Wilcoxon signed-rank test in SciPy - Time & Space Complexity
We want to understand how the time needed to run the Wilcoxon signed-rank test changes as the input data grows.
Specifically, how does the test's execution time grow when we have more paired samples?
Analyze the time complexity of the following code snippet.
import numpy as np
from scipy.stats import wilcoxon
n = 100 # example size
# paired sample data
x = np.random.rand(n)
y = np.random.rand(n)
# perform Wilcoxon signed-rank test
stat, p = wilcoxon(x, y)
This code runs the Wilcoxon signed-rank test on two paired samples of size n.
Identify the loops, recursion, array traversals that repeat.

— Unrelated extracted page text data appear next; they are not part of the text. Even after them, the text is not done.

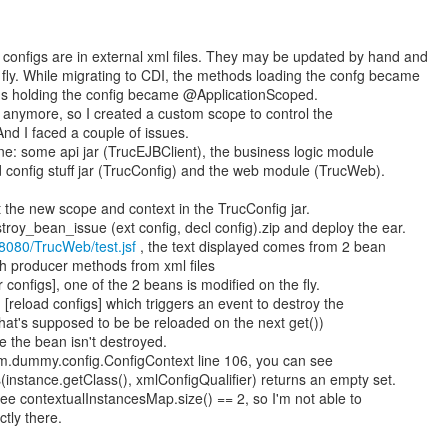
 configs are in external xml files. They may be updated by hand and
 fly. While migrating to CDI, the methods loading the confg became
s holding the config became @ApplicationScoped.
s anymore, so I created a custom scope to control the
 And I faced a couple of issues.
e: some api jar (TrucEJBClient), the business logic module
d config stuff jar (TrucConfig) and the web module (TrucWeb).
put the new scope and context in the TrucConfig jar.
oy_bean_issue (ext config, decl config).zip and deploy the ear.
t:8080/TrucWeb/test.jsf
, the text displayed comes from 2 bean
h producer methods from xml files
r configs], one of the 2 beans is modified on the fly.
 [reload configs] which triggers an event to destroy the
at's supposed to be be reloaded on the next get())
 the bean isn't destroyed.
om.dummy.config.ConfigContext line 106, you can see
nstance.getClass(), xmlConfigQualifier) returns an empty set.
e contextualInstancesMap.size() == 2, so I'm not able to
tly there.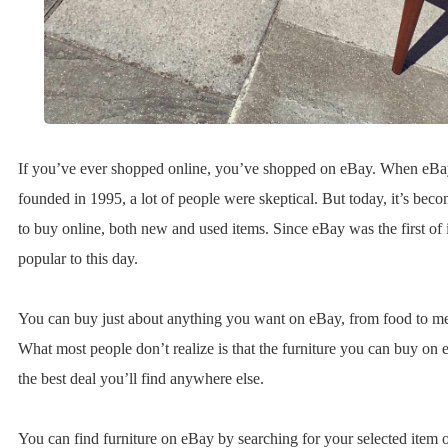
If you’ve ever shopped online, you’ve shopped on eBay. When eB
founded in 1995, a lot of people were skeptical. But today, it’s bec
to buy online, both new and used items. Since eBay was the first of it
popular to this day.
You can buy just about anything you want on eBay, from food to me
What most people don’t realize is that the furniture you can buy on 
the best deal you’ll find anywhere else.
You can find furniture on eBay by searching for your selected item 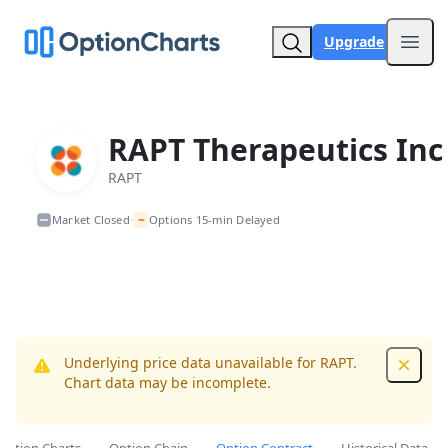
Upgrade
Open
RAPT Therapeutics Inc
RAPT
~
Market Closed
Options 15-min Delayed
•
Underlying price data unavailable for RAPT.
Dismis
Chart data may be incomplete.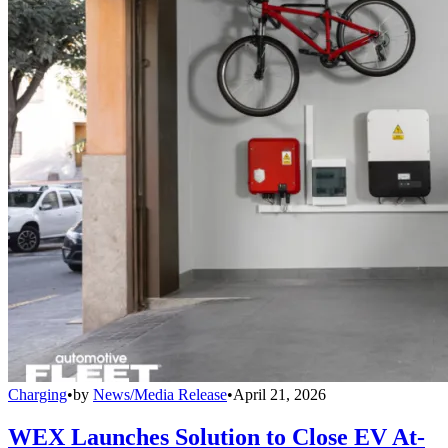
Charging
•
by
News/Media Release
•
April 21, 2026
WEX Launches Solution to Close EV At-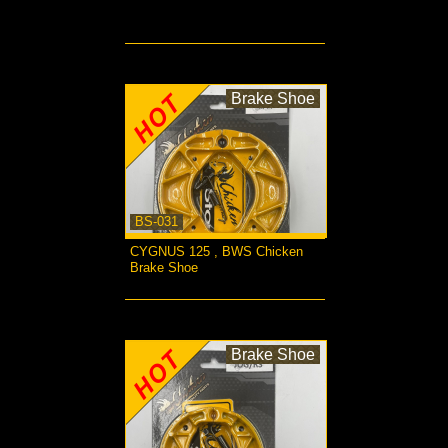
more...
Brake Shoe
BS-031
CYGNUS 125 , BWS Chicken
Brake Shoe
more...
Brake Shoe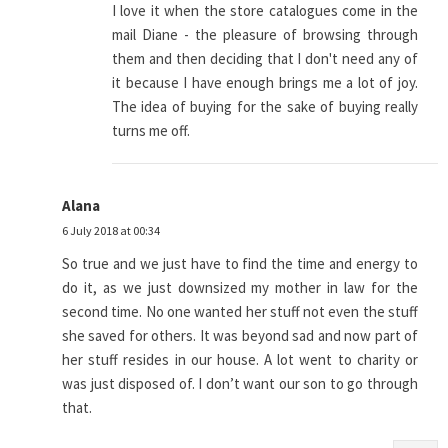
I love it when the store catalogues come in the
mail Diane - the pleasure of browsing through
them and then deciding that I don't need any of
it because I have enough brings me a lot of joy.
The idea of buying for the sake of buying really
turns me off.
Alana
6 July 2018 at 00:34
So true and we just have to find the time and energy to
do it, as we just downsized my mother in law for the
second time. No one wanted her stuff not even the stuff
she saved for others. It was beyond sad and now part of
her stuff resides in our house. A lot went to charity or
was just disposed of. I don’t want our son to go through
that.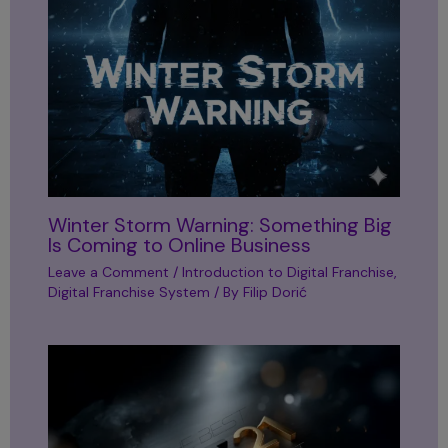
Winter Storm Warning: Something Big
Is Coming to Online Business
Leave a Comment
/
Introduction to Digital Franchise
,
Digital Franchise System
/ By
Filip Dorić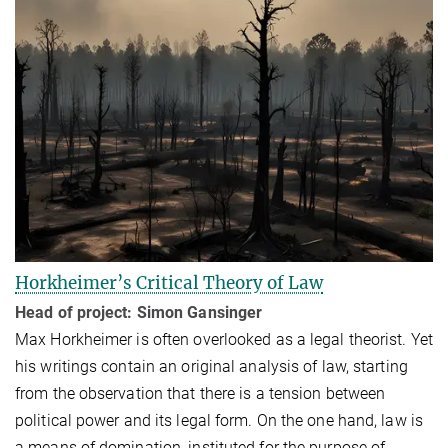
Horkheimer’s Critical Theory of Law
Head of project: Simon Gansinger
Max Horkheimer is often overlooked as a legal theorist. Yet
his writings contain an original analysis of law, starting
from the observation that there is a tension between
political power and its legal form. On the one hand, law is
a means of domination, instituted for the purpose of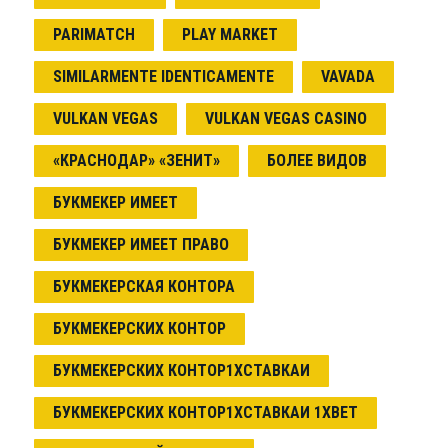
PARIMATCH
PLAY MARKET
SIMILARMENTE IDENTICAMENTE
VAVADA
VULKAN VEGAS
VULKAN VEGAS CASINO
«КРАСНОДАР» «ЗЕНИТ»
БОЛЕЕ ВИДОВ
БУКМЕКЕР ИМЕЕТ
БУКМЕКЕР ИМЕЕТ ПРАВО
БУКМЕКЕРСКАЯ КОНТОРА
БУКМЕКЕРСКИХ КОНТОР
БУКМЕКЕРСКИХ КОНТОР1ХСТАВКАИ
БУКМЕКЕРСКИХ КОНТОР1ХСТАВКАИ 1XBET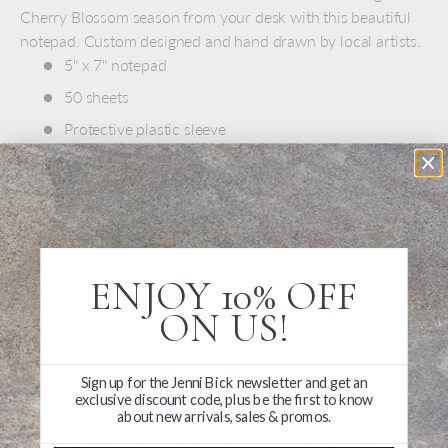
Cherry Blossom season from your desk with this beautiful
notepad. Custom designed and hand drawn by local artists.
5" x 7" notepad
50 sheets
Protective plastic sleeve
Made in USA
ENJOY 10% OFF
ON US!
Write a Review
Ask a Question
Sign up for the Jenni Bick newsletter and get an
exclusive discount code, plus be the first to know
about new arrivals, sales & promos.
Reviews
Questions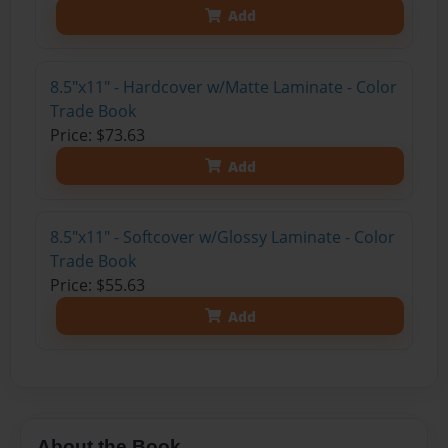
Add
8.5"x11" - Hardcover w/Matte Laminate - Color
Trade Book
Price: $73.63
Add
8.5"x11" - Softcover w/Glossy Laminate - Color
Trade Book
Price: $55.63
Add
About the Book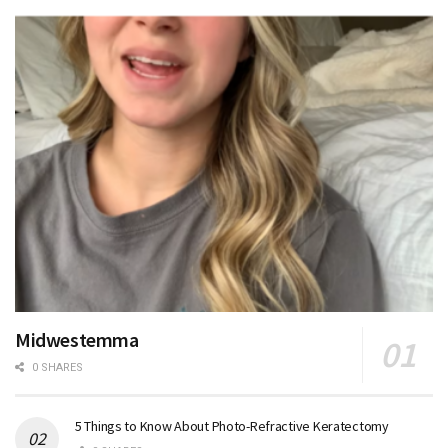
Midwestemma
0 SHARES
5 Things to Know About Photo-Refractive Keratectomy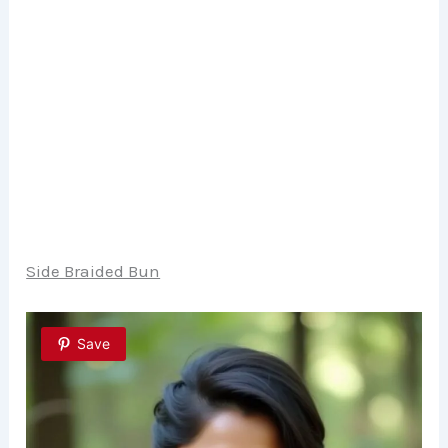
Side Braided Bun
Save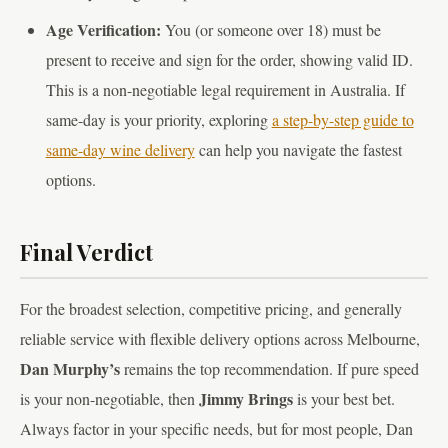
Age Verification:
You (or someone over 18) must be
present to receive and sign for the order, showing valid ID.
This is a non-negotiable legal requirement in Australia. If
same-day is your priority, exploring
a step-by-step guide to
same-day wine delivery
can help you navigate the fastest
options.
Final Verdict
For the broadest selection, competitive pricing, and generally
reliable service with flexible delivery options across Melbourne,
Dan Murphy’s
remains the top recommendation. If pure speed
Jimmy Brings
is your non-negotiable, then
is your best bet.
Always factor in your specific needs, but for most people, Dan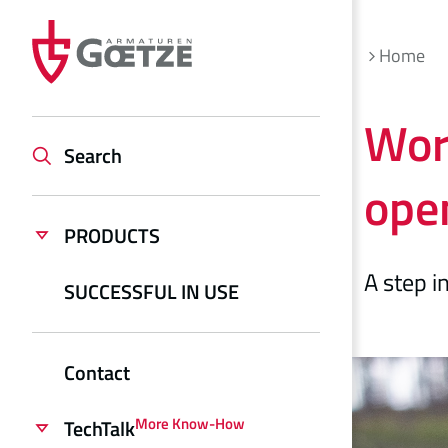
Home
Worl
Search
open
PRODUCTS
A step i
SUCCESSFUL IN USE
Contact
More Know-How
TechTalk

- Primary operations: Computing differences (O(n)), sorting absolute differences for ranking (O(n log n)), and summing signed ranks (O(n)).
- How many times: Differences and sums are O(n), but ranking dominates due to sorting.
As the number of paired samples n increases, the sorting for ranking causes time to grow as O(n log n).
| Input Size (n) | Approx. Operations |
|---|---|
| 10 | About 33 operations (10 * log2(10) ≈ 33) |
| 100 | About 664 operations (100 * log2(100) ≈ 664) |
| 1000 | About 9970 operations (1000 * log2(1000) ≈ 9970) |
Pattern observation: The work grows roughly as n log n as n grows.
Time Complexity: O(n log n)
This is dominated by the sorting step required for ranking the absolute differences in SciPy's implementation.
[X] Wrong: "The Wilcoxon test is O(n) since we just process each pair once."
[OK] Correct: Ranking requires sorting the absolute differences, which is O(n log n).
Understanding that statistical tests like Wilcoxon involve sorting helps evaluate scalability for large datasets.
"What if the input data were already sorted by difference magnitude? How would that affect the time complexity?"